Masha Gessen ausgezeichnet

Leipziger Buchmesse eröffnet - Branche vor Aufbruch

Masha Gessen und Heinrich Riethmüller, Vorsteher des Börsenvereins des Deutschen Buchhandels. Foto: Hendrik Schmidt FOTO: Hendrik Schmidt

Leipzig. Pünktlich zum Beginn der Leipziger Buchmesse sieht sich die Branche nach harten Jahren im Aufbruch. „Wir sind auf dem richtigen Weg“, sagte der Hauptgeschäftsführer des Börsenvereins des Deutschen Buchhandels, Alexander Skipis, am Mittwoch in Leipzig.

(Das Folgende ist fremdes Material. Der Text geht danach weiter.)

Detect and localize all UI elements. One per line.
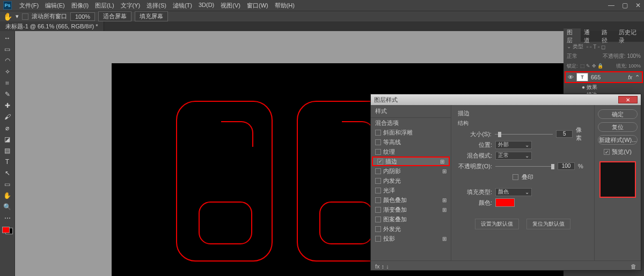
options-bar: ✋▾ 滚动所有窗口 100% 适合屏幕 填充屏幕 bbox=[0, 11, 644, 21]
style-contour[interactable]: 等高线 bbox=[371, 137, 451, 147]
style-settings: 描边 结构 大小(S): 5 像素 位置: 外部⌄ 混合模式: 正常⌄ 不透明度… bbox=[451, 105, 595, 260]
size-label: 大小(S): bbox=[458, 130, 492, 138]
menu-window[interactable]: 窗口(W) bbox=[244, 2, 272, 10]
layer-thumb: T bbox=[576, 73, 588, 81]
trash-icon[interactable]: 🗑 bbox=[631, 263, 636, 270]
chevron-down-icon[interactable]: ▾ bbox=[16, 13, 19, 20]
brush-tool[interactable]: 🖌 bbox=[2, 112, 13, 122]
hand-tool[interactable]: ✋ bbox=[2, 191, 13, 200]
fx-badge[interactable]: fx bbox=[628, 74, 632, 80]
struct-label: 结构 bbox=[458, 120, 588, 127]
style-satin[interactable]: 光泽 bbox=[371, 185, 451, 195]
style-texture[interactable]: 纹理 bbox=[371, 147, 451, 156]
marquee-tool[interactable]: ▭ bbox=[2, 44, 13, 54]
position-select[interactable]: 外部⌄ bbox=[495, 141, 532, 149]
style-gradient-overlay[interactable]: 渐变叠加⊞ bbox=[371, 205, 451, 214]
set-default-button[interactable]: 设置为默认值 bbox=[475, 219, 519, 229]
document-tab[interactable]: 未标题-1 @ 66.1% (665, RGB/8#) * bbox=[0, 21, 104, 31]
layer-665[interactable]: 👁 T 665 fx⌃ bbox=[565, 71, 643, 83]
layer-name-label: 665 bbox=[591, 74, 601, 80]
document-tabs: 未标题-1 @ 66.1% (665, RGB/8#) * bbox=[0, 21, 644, 31]
menu-image[interactable]: 图像(I) bbox=[68, 2, 92, 10]
dialog-footer: fx ↕ ↓ 🗑 bbox=[371, 260, 641, 271]
move-tool[interactable]: ↔ bbox=[2, 33, 13, 43]
type-tool[interactable]: T bbox=[2, 157, 13, 167]
style-list: 样式 混合选项 斜面和浮雕 等高线 纹理 ✓描边⊞ 内阴影⊞ 内发光 光泽 颜色… bbox=[371, 105, 451, 260]
dialog-buttons: 确定 复位 新建样式(W)... ✓ 预览(V) bbox=[595, 105, 641, 260]
eyedropper-tool[interactable]: ✎ bbox=[2, 89, 13, 99]
fill-screen-button[interactable]: 填充屏幕 bbox=[135, 11, 168, 21]
style-stroke[interactable]: ✓描边⊞ bbox=[372, 156, 450, 166]
ok-button[interactable]: 确定 bbox=[598, 109, 638, 119]
color-swatches[interactable] bbox=[2, 227, 13, 234]
menu-select[interactable]: 选择(S) bbox=[143, 2, 170, 10]
crop-tool[interactable]: ⌗ bbox=[2, 78, 13, 88]
maximize-icon[interactable]: ▢ bbox=[622, 2, 628, 9]
path-tool[interactable]: ↖ bbox=[2, 168, 13, 178]
scroll-all-checkbox[interactable] bbox=[22, 13, 28, 20]
blend-options-row[interactable]: 混合选项 bbox=[371, 118, 451, 128]
overprint-checkbox[interactable] bbox=[513, 174, 518, 180]
size-slider[interactable] bbox=[495, 134, 553, 135]
fx-effects-label: ● 效果 bbox=[564, 84, 644, 91]
style-color-overlay[interactable]: 颜色叠加⊞ bbox=[371, 195, 451, 205]
shape-tool[interactable]: ▭ bbox=[2, 180, 13, 189]
menu-bar: Ps 文件(F) 编辑(E) 图像(I) 图层(L) 文字(Y) 选择(S) 滤… bbox=[0, 0, 644, 11]
hand-tool-icon[interactable]: ✋ bbox=[3, 12, 12, 21]
fx-icon[interactable]: fx ↕ ↓ bbox=[375, 263, 389, 270]
section-title: 描边 bbox=[458, 109, 588, 117]
text-outline-six-1 bbox=[176, 101, 273, 262]
minimize-icon[interactable]: — bbox=[608, 2, 614, 9]
dialog-close-button[interactable]: ✕ bbox=[618, 96, 638, 103]
chevron-down-icon[interactable]: ⌃ bbox=[635, 74, 640, 81]
menu-help[interactable]: 帮助(H) bbox=[272, 2, 298, 10]
more-tools[interactable]: ⋯ bbox=[2, 213, 13, 223]
new-style-button[interactable]: 新建样式(W)... bbox=[598, 135, 638, 145]
dialog-title-bar[interactable]: 图层样式 ✕ bbox=[371, 94, 641, 105]
menu-filter[interactable]: 滤镜(T) bbox=[170, 2, 195, 10]
zoom-level-button[interactable]: 100% bbox=[70, 12, 95, 21]
fit-screen-button[interactable]: 适合屏幕 bbox=[98, 11, 131, 21]
menu-layer[interactable]: 图层(L) bbox=[92, 2, 117, 10]
menu-type[interactable]: 文字(Y) bbox=[118, 2, 144, 10]
style-outer-glow[interactable]: 外发光 bbox=[371, 224, 451, 234]
layer-filter[interactable]: ⌄ 类型▫ ▫ T ▫ ◻ bbox=[564, 42, 644, 51]
ps-logo: Ps bbox=[3, 1, 12, 10]
reset-default-button[interactable]: 复位为默认值 bbox=[526, 219, 570, 229]
color-swatch[interactable] bbox=[495, 198, 515, 207]
close-icon[interactable]: ✕ bbox=[635, 2, 641, 9]
healing-tool[interactable]: ✚ bbox=[2, 101, 13, 110]
size-input[interactable]: 5 bbox=[556, 130, 573, 138]
clone-tool[interactable]: ⌀ bbox=[2, 123, 13, 133]
gradient-tool[interactable]: ▤ bbox=[2, 146, 13, 155]
style-pattern-overlay[interactable]: 图案叠加 bbox=[371, 214, 451, 224]
zoom-tool[interactable]: 🔍 bbox=[2, 202, 13, 212]
style-inner-glow[interactable]: 内发光 bbox=[371, 176, 451, 185]
filltype-select[interactable]: 颜色⌄ bbox=[495, 188, 532, 196]
menu-file[interactable]: 文件(F) bbox=[16, 2, 42, 10]
cancel-button[interactable]: 复位 bbox=[598, 122, 638, 132]
opacity-value[interactable]: 100% bbox=[627, 53, 641, 59]
menu-3d[interactable]: 3D(D) bbox=[195, 2, 217, 10]
style-drop-shadow[interactable]: 投影⊞ bbox=[371, 234, 451, 243]
plus-icon[interactable]: ⊞ bbox=[440, 159, 444, 165]
opacity-input[interactable]: 100 bbox=[558, 162, 575, 170]
dialog-title: 图层样式 bbox=[374, 96, 398, 104]
color-label: 颜色: bbox=[458, 199, 492, 207]
lasso-tool[interactable]: ◠ bbox=[2, 56, 13, 65]
menu-view[interactable]: 视图(V) bbox=[217, 2, 244, 10]
style-bevel[interactable]: 斜面和浮雕 bbox=[371, 128, 451, 137]
eye-icon[interactable]: 👁 bbox=[568, 74, 574, 80]
lock-row: 锁定:⬚ ✎ ✥ 🔒 填充: 100% bbox=[564, 61, 644, 71]
menu-edit[interactable]: 编辑(E) bbox=[42, 2, 68, 10]
opacity-slider[interactable] bbox=[495, 166, 554, 167]
magic-wand-tool[interactable]: ✧ bbox=[2, 67, 13, 77]
position-label: 位置: bbox=[458, 141, 492, 149]
style-inner-shadow[interactable]: 内阴影⊞ bbox=[371, 166, 451, 176]
blendmode-select[interactable]: 正常⌄ bbox=[495, 152, 532, 160]
blend-mode-select[interactable]: 正常 bbox=[567, 53, 577, 60]
layer-style-dialog: 图层样式 ✕ 样式 混合选项 斜面和浮雕 等高线 纹理 ✓描边⊞ 内阴影⊞ 内发… bbox=[370, 94, 641, 271]
preview-checkbox[interactable]: ✓ bbox=[604, 149, 610, 155]
blendmode-label: 混合模式: bbox=[458, 152, 492, 160]
eraser-tool[interactable]: ◪ bbox=[2, 135, 13, 144]
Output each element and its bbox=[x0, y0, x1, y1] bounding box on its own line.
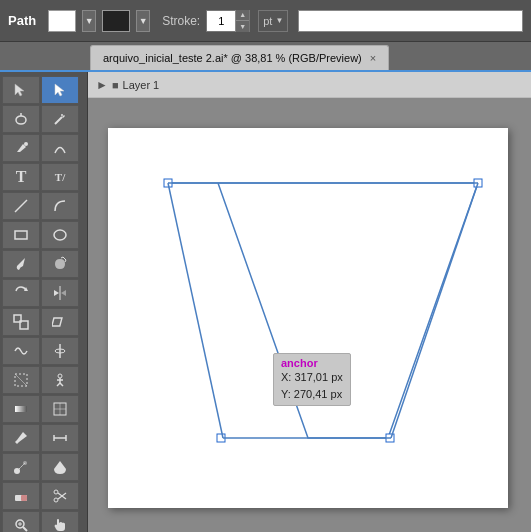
tool-row-14 bbox=[2, 453, 85, 481]
svg-line-29 bbox=[17, 463, 25, 471]
curvature-tool[interactable] bbox=[41, 134, 79, 162]
selection-tool[interactable] bbox=[2, 76, 40, 104]
tool-row-4: T T/ bbox=[2, 163, 85, 191]
canvas-area: ► ■ Layer 1 bbox=[88, 72, 531, 532]
tool-row-15 bbox=[2, 482, 85, 510]
lasso-tool[interactable] bbox=[2, 105, 40, 133]
stroke-swatch[interactable] bbox=[102, 10, 130, 32]
tool-row-10 bbox=[2, 337, 85, 365]
stroke-label: Stroke: bbox=[162, 14, 200, 28]
extra-field bbox=[298, 10, 523, 32]
tab-title: arquivo_inicial_teste 2.ai* @ 38,81 % (R… bbox=[103, 52, 362, 64]
tool-row-13 bbox=[2, 424, 85, 452]
breadcrumb: ► ■ Layer 1 bbox=[88, 72, 531, 98]
layer-name: Layer 1 bbox=[123, 79, 160, 91]
rectangle-tool[interactable] bbox=[2, 221, 40, 249]
stroke-unit-dropdown[interactable]: pt ▼ bbox=[258, 10, 288, 32]
tool-row-9 bbox=[2, 308, 85, 336]
path-label: Path bbox=[8, 13, 36, 28]
tooltip-box: anchor X: 317,01 px Y: 270,41 px bbox=[273, 353, 351, 406]
svg-rect-31 bbox=[21, 495, 27, 501]
svg-point-33 bbox=[54, 498, 58, 502]
tool-row-8 bbox=[2, 279, 85, 307]
svg-point-0 bbox=[16, 116, 26, 124]
svg-line-37 bbox=[23, 527, 27, 531]
main-area: T T/ bbox=[0, 72, 531, 532]
svg-line-14 bbox=[15, 374, 27, 386]
stroke-dropdown[interactable]: ▼ bbox=[136, 10, 150, 32]
direct-selection-tool[interactable] bbox=[41, 76, 79, 104]
anchor-label: anchor bbox=[281, 357, 343, 369]
svg-line-3 bbox=[15, 200, 27, 212]
fill-swatch[interactable] bbox=[48, 10, 76, 32]
canvas[interactable]: anchor X: 317,01 px Y: 270,41 px bbox=[88, 98, 531, 532]
document-tab[interactable]: arquivo_inicial_teste 2.ai* @ 38,81 % (R… bbox=[90, 45, 389, 70]
blob-brush-tool[interactable] bbox=[41, 250, 79, 278]
x-coord: X: 317,01 px bbox=[281, 369, 343, 386]
tool-row-5 bbox=[2, 192, 85, 220]
measure-tool[interactable] bbox=[41, 424, 79, 452]
tool-row-6 bbox=[2, 221, 85, 249]
stroke-spinners: ▲ ▼ bbox=[235, 10, 249, 32]
shear-tool[interactable] bbox=[41, 308, 79, 336]
svg-point-2 bbox=[24, 142, 28, 146]
blend-tool[interactable] bbox=[2, 453, 40, 481]
tool-row-12 bbox=[2, 395, 85, 423]
reflect-tool[interactable] bbox=[41, 279, 79, 307]
line-segment-tool[interactable] bbox=[2, 192, 40, 220]
svg-rect-10 bbox=[52, 318, 62, 326]
warp-tool[interactable] bbox=[2, 337, 40, 365]
hand-tool[interactable] bbox=[41, 511, 79, 532]
pen-tool[interactable] bbox=[2, 134, 40, 162]
tool-row-1 bbox=[2, 76, 85, 104]
puppet-warp-tool[interactable] bbox=[41, 366, 79, 394]
touch-type-tool[interactable]: T/ bbox=[41, 163, 79, 191]
gradient-tool[interactable] bbox=[2, 395, 40, 423]
free-transform-tool[interactable] bbox=[2, 366, 40, 394]
artboard bbox=[108, 128, 508, 508]
svg-rect-4 bbox=[15, 231, 27, 239]
type-tool[interactable]: T bbox=[2, 163, 40, 191]
y-coord: Y: 270,41 px bbox=[281, 386, 343, 403]
tool-row-2 bbox=[2, 105, 85, 133]
scale-tool[interactable] bbox=[2, 308, 40, 336]
stroke-down-button[interactable]: ▼ bbox=[236, 21, 249, 32]
zoom-tool[interactable] bbox=[2, 511, 40, 532]
tab-bar: arquivo_inicial_teste 2.ai* @ 38,81 % (R… bbox=[0, 42, 531, 72]
arc-tool[interactable] bbox=[41, 192, 79, 220]
left-toolbar: T T/ bbox=[0, 72, 88, 532]
stroke-control: ▲ ▼ bbox=[206, 10, 250, 32]
tool-row-11 bbox=[2, 366, 85, 394]
rotate-tool[interactable] bbox=[2, 279, 40, 307]
anchor-tooltip: anchor X: 317,01 px Y: 270,41 px bbox=[273, 353, 351, 406]
magic-wand-tool[interactable] bbox=[41, 105, 79, 133]
paintbrush-tool[interactable] bbox=[2, 250, 40, 278]
svg-point-1 bbox=[61, 114, 63, 116]
tool-row-7 bbox=[2, 250, 85, 278]
mesh-tool[interactable] bbox=[41, 395, 79, 423]
top-toolbar: Path ▼ ▼ Stroke: ▲ ▼ pt ▼ bbox=[0, 0, 531, 42]
svg-line-19 bbox=[60, 383, 63, 386]
breadcrumb-arrow-icon: ► bbox=[96, 78, 108, 92]
eraser-tool[interactable] bbox=[2, 482, 40, 510]
tab-close-button[interactable]: × bbox=[370, 52, 376, 64]
svg-point-5 bbox=[54, 230, 66, 240]
eyedropper-tool[interactable] bbox=[2, 424, 40, 452]
tool-row-3 bbox=[2, 134, 85, 162]
layer-icon: ■ bbox=[112, 79, 119, 91]
live-paint-bucket-tool[interactable] bbox=[41, 453, 79, 481]
width-tool[interactable] bbox=[41, 337, 79, 365]
stroke-input[interactable] bbox=[207, 11, 235, 31]
fill-dropdown[interactable]: ▼ bbox=[82, 10, 96, 32]
svg-rect-20 bbox=[15, 406, 27, 412]
scissors-tool[interactable] bbox=[41, 482, 79, 510]
svg-point-15 bbox=[58, 374, 62, 378]
tool-row-16 bbox=[2, 511, 85, 532]
ellipse-tool[interactable] bbox=[41, 221, 79, 249]
svg-point-32 bbox=[54, 490, 58, 494]
stroke-up-button[interactable]: ▲ bbox=[236, 10, 249, 22]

Jüngste Analysen interpretierte er mit drastischen Worten. „Wir haben ein Riesenproblem in der Branche“, die Zahl der Buchkäufer sei in den Vorjahren deutlich zurückgegangen, Käufer fühlten sich zu weit weg von den Anbietern. Deswegen seien an vielen Stellen schon erste Konsequenzen gezogen worden. Führende Buchhändler veränderten ihre Ladenkonzepte, um den Kunden mit neuer Ansprache gerecht zu werden. Über soziale Medien würden Verbindungen neu geknüpft, Kontakte auch jenseits von Buchhandlungen gesucht. Dies zeige bereits Erfolge.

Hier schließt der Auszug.